Does fractionation in radiotherapy of head and neck cancer reach a summit or is there still a room for novel therapeutic strategies?

Abstract

The aim of this paper is to answer to the question whether various dose fractionation regimens are highly effective up to the summit of normal tissue tolerance. Data from 45 trials on altered fractionation, radio-response of the HPV(+) oropharyngeal cancer (OPC) and concurrent chemoradiation (11 533 data) have been selected from the published papers and re-analysed. Altered fractionation regimens showed an average therapeutic gain (TG) of local tumour control (LTC) of about 2.7% per each 1 izoGy2.0 above 65 Gy. For HPV(+) OPC, TG increased by 3–3.5%/1izoGy2.0. Concurrent chemoradiation for locally advanced H&N cancer produced about 60% LTC using 65 Gy (about 20% more than altered RT). Despite randomization, data sets in the trials remain clinically and biologically heterogeneous. It is not possible to separate the TG rate as the result of change in dose per fraction from that caused by changing the overall treatment time. This is major weakness of the trials. Moreover, the results are presented as an average value of the LTC or survival.
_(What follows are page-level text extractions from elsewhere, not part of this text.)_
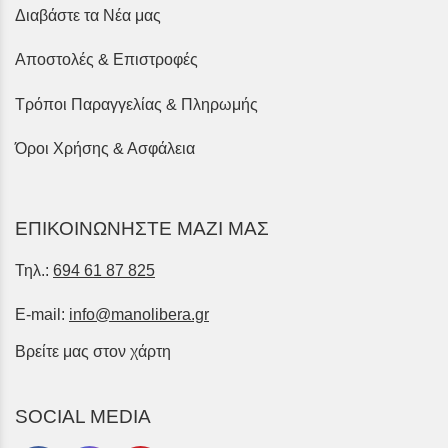
Διαβάστε τα Νέα μας
Αποστολές & Επιστροφές
Τρόποι Παραγγελίας & Πληρωμής
Όροι Χρήσης & Ασφάλεια
ΕΠΙΚΟΙΝΩΝΗΣΤΕ ΜΑΖΙ ΜΑΣ
Τηλ.:
694 61 87 825
E-mail:
info@manolibera.gr
Βρείτε μας στον χάρτη
SOCIAL MEDIA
The overstepped tolerance summit is very rarely precisely presented. It likely seems that the tolerance summit is not a single value and is only partly related to dose fractionation intensity, it mainly depends on radiosensitivity and the irradiation volume of normal tissue(s) and their potential repair capacity, and an activation of immunological defense. Finally, it is difficult to accept average trial’ results as evidence based guidelines for personalized radiotherapy for individual patients; what is more the individual tolerance summit is not universal and well quantified.